三年时光,落在成年大树身上,不过是增了一圈年轮,但落在处于生长期,腰身苗条的小树上,那是个子蹿了又蹿,树叶也郁郁葱葱地长起来。
杜越桥坐于两人合抱粗大树下,雨后阳光穿过层层树叶,跳上她轻阖的眉目,光影斑驳,怀中还躺了一把重有三十斤的铁剑。

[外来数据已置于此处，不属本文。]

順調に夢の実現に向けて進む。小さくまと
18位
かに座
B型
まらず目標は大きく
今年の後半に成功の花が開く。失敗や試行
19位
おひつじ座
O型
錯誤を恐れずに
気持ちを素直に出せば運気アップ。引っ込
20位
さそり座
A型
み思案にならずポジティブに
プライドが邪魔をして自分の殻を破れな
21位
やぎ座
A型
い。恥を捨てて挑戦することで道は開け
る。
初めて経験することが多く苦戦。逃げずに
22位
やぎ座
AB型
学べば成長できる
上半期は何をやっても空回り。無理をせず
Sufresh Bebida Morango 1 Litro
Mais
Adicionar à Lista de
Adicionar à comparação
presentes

此时少女已出落得苗条,闭着眼睛看不出神色,若忽略眼尾那抹淡红,远看近看,都像一枚刚刚脱黄入绿、不大不小的树叶儿。
少女睫毛颤动。
“桃子,你怎么来了?”
关之桃双手背在脑后,嘴里叼了根狗尾巴草,模样散漫:“昨天宗主带希微她们走后,我看你沮丧得要死,今天也没和我一块儿吃饭,怕你想不开,我就来找你了。”
杜越桥:“不会想不开的,我早就知道选不上我。”
昨天海霁与数位长老带了一众杰出弟子,前往豫地参加宗门比试。毫不意外,天赋异禀的楚希微自然在优秀行列里,甚至还有几个刚入门的小师妹也一同前去。

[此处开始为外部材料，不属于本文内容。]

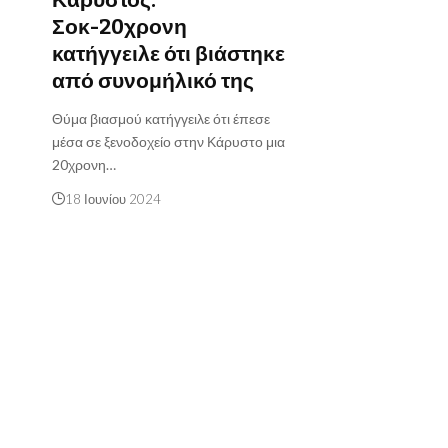
Σοκ-20χρονη
κατήγγειλε ότι βιάστηκε
από συνομήλικό της
Θύμα βιασμού κατήγγειλε ότι έπεσε
μέσα σε ξενοδοχείο στην Κάρυστο μια
20χρονη…
18 Ιουνίου 2024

内门弟子尚不是个个都能选上,何况一般的外门弟子,更何况她这种本来没有半点修炼天赋,机缘巧合拜入门下,内不内、外不外的异类。
即使比别的弟子更先知道结果,杜越桥心里早早做了准备,可听到入选的名单从海霁嘴里说出的那一刻,悬着尚存一丝希望的心,最终还是坠到谷底。
清楚自己是只灰泥鳅,却想着跃一跃龙门,还要每天规定自己要跳多高,游多久,听上去是勇气可嘉,意志感人,可也只有自己知道越努力去够那门槛,越明白天赋差距单靠勤奋远不能弥补。
比接受自己平庸更承受不住的,是让长辈期许落空。
她无数次看到海霁眼中满怀期待,即使十次凝聚灵气失败,海霁也会抓起她的手,耐心地传授要领,让她尝试第十一次。

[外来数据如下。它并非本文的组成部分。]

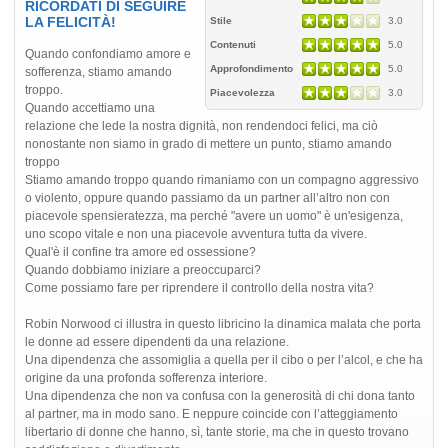
RICORDATI DI SEGUIRE
LA FELICITÀ!
Stile
3.0
Contenuti
5.0
Quando confondiamo amore e
Approfondimento
5.0
sofferenza, stiamo amando
troppo.
Piacevolezza
3.0
Quando accettiamo una
relazione che lede la nostra dignità, non rendendoci felici, ma ciò
nonostante non siamo in grado di mettere un punto, stiamo amando
troppo
Stiamo amando troppo quando rimaniamo con un compagno aggressivo
o violento, oppure quando passiamo da un partner all’altro non con
piacevole spensieratezza, ma perché "avere un uomo" è un'esigenza,
uno scopo vitale e non una piacevole avventura tutta da vivere.
Qual'è il confine tra amore ed ossessione?
Quando dobbiamo iniziare a preoccuparci?
Come possiamo fare per riprendere il controllo della nostra vita?
Robin Norwood ci illustra in questo libricino la dinamica malata che porta
le donne ad essere dipendenti da una relazione.
Una dipendenza che assomiglia a quella per il cibo o per l’alcol, e che ha
origine da una profonda sofferenza interiore.
Una dipendenza che non va confusa con la generosità di chi dona tanto
al partner, ma in modo sano. E neppure coincide con l’atteggiamento
libertario di donne che hanno, sì, tante storie, ma che in questo trovano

然而她自己实在不争气,一次又一次让海霁眼底的期望慢慢熄灭,在声声叹气之后,失望越积越多。
这次宗门比试的选拔,海霁抱了莫大期许,给她三次机会用灵气御剑,若能御剑飞起,就带她同往豫地观摩。
结果再次把冷水泼到两人头上。
只是不让宗主失望,都这么难吗?
少女心思敏感细腻,关之桃很及时捕捉到她语气中的失落,关切道:“别难过嘛,今年选不上,或许就是让你准备一年,明年同宗主她们去,拿个头名呢?”